I was to work on the floors above, where 12 different mills ground the white pigment to varying degrees of fineness. The mills were funnel-shaped, and cut through three storeys. There were three shifts: 6am–2pm (early shift), 2pm–10pm (late shift) and 10pm–6am (night shift). Each was manned by two workers. The standard routine was to work seven days a week for three weeks and then take the fourth week off. But I was keen to earn as much money as possible, so after the third week I took just one day off and the next day put on the full body suit and face mask (a great combination, as it meant hazard pay) and started all over again on the early shift.
Armed with a heavy wooden hammer with a steel inlay, it was our job to ‘strike off’ the pigment that stuck to the inside of the mills during the grinding process. To do this we had to walk around the metal mills, hammering them from top to bottom. We would begin on the third floor, working our way from Mill No 1 to Mill No 12; then we’d go down one floor and do the same thing all over again – and finally repeat the whole performance for a third time on the floor below. When that was done, we’d allow ourselves the briefest of pauses before going back up to the third floor and starting all over again. I liked this work. I also liked my co-workers. I found out after a while that I was the only German. The others came from Turkey, Poland, Russia. They didn’t talk much.
After each shift I went back to my studio, where I also lived. It was perhaps 300m from the works and part of a picture framing workshop, with a WC, washbasin and carpenter oven. For the first few weeks I was dead tired at the end of the shift, but from the second month things improved and I had enough energy to do some work of my own.

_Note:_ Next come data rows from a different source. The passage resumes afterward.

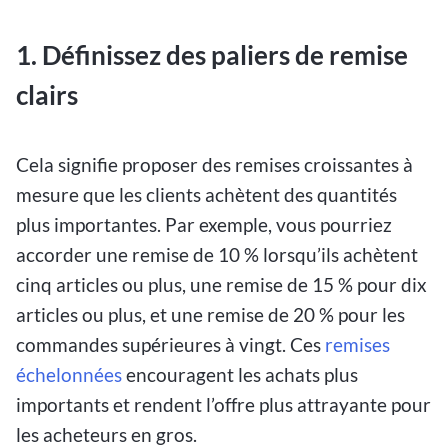
1. Définissez des paliers de remise
clairs
Cela signifie proposer des remises croissantes à
mesure que les clients achètent des quantités
plus importantes. Par exemple, vous pourriez
accorder une remise de 10 % lorsqu’ils achètent
cinq articles ou plus, une remise de 15 % pour dix
articles ou plus, et une remise de 20 % pour les
commandes supérieures à vingt. Ces
remises
échelonnées
encouragent les achats plus
importants et rendent l’offre plus attrayante pour
les acheteurs en gros.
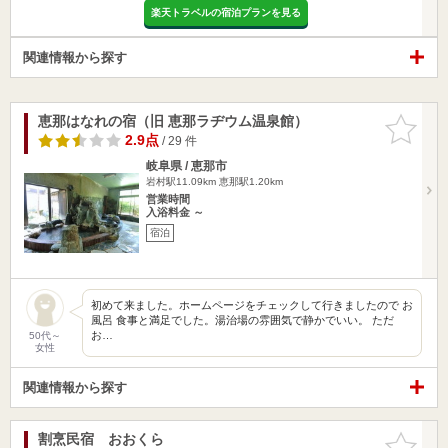
楽天トラベルの宿泊プランを見る
関連情報から探す
恵那はなれの宿（旧 恵那ラヂウム温泉館）
お気に入
りに追加
2.9点
/ 29 件
岐阜県 / 恵那市
岩村駅11.09km
恵那駅1.20km
営業時間
入浴料金 ～
宿泊
初めて来ました。ホームページをチェックして行きましたので お
風呂 食事と満足でした。湯治場の雰囲気で静かでいい。 ただ
お…
50代～
女性
関連情報から探す
割烹民宿 おおくら
お気に入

The designer of the Bayer Cross remains unknown, though there are two competing origin stories. One gives the credit to Hans Schneider, who worked in the Scientific Department in Wuppertal-Eberfeld in 1900. A co-worker recounted: ‘I went to see him as I had several matters to discuss with him. He wrote on his notepad the word ‘BAYER’ in capital letters, first in a straight horizontal line then again from top to bottom – it was the Bayer Cross! He tore the sheet out of the pad, leapt up and, excusing himself, took the sign to the Directorate, where it was much admired.’ The alternative version is that a Dr Schweizer who worked in the New York branch of Bayer was eager to convince the US medical community of the merits of the company’s products, but mindful that its name – ‘Farbenfabriken vormals Friedrich Bayer & Co, Eberfeld’ – was perhaps a bit of a mouthful for those unaccustomed to German compounds. To get around this small obstacle he came up with an eye-catching stamp with the Bayer Cross on it, initially for use as a letterhead.
Whatever its origins, the Bayer Cross has great sentimental value for all inhabitants of Leverkusen. It is to the city what the cathedral is to Cologne, just 15km away. Visible from afar at night, the cross in a circle has an almost religious aura. The first sign was erected in 1938. At the time it was the largest illuminated sign in the world (72m diameter, and mounted between two brick chimneys), but it was shut off with the blackout at the start of the war and dismantled in 1944.
The present Bayer Cross was completed by the Berlin firm Turmbau, Steffens & Nolle in 1958. It has a diameter of 51m, weighs 300 tonnes and is supported by two 118m-high steel masts. It used to be equipped with 1,712 conventional 40-watt light bulbs (total power output c 70,000 watts). The individual letters were visible from 5km away.
In 2006 Bayer announced its intention to dismantle this energy-guzzling cross, and the whole population of the city rose up in protest. Even the ultras of Bayer Leverkusen (generally derided as the Bundesliga’s spoiled ‘opera audience’) launched a petition to save it. It was the first (and up till now the only) time the fans had engaged with anything outside football. And it worked. On 4 December 2007 Bayer announced it had decided not to tear down the cross after all. But in 2009 they replaced the lightbulbs with 5-watt liquid LEDs (cutting energy consumption by more than 80 per cent). The tower still stands as the symbol of the city: it just twinkles a little less brightly.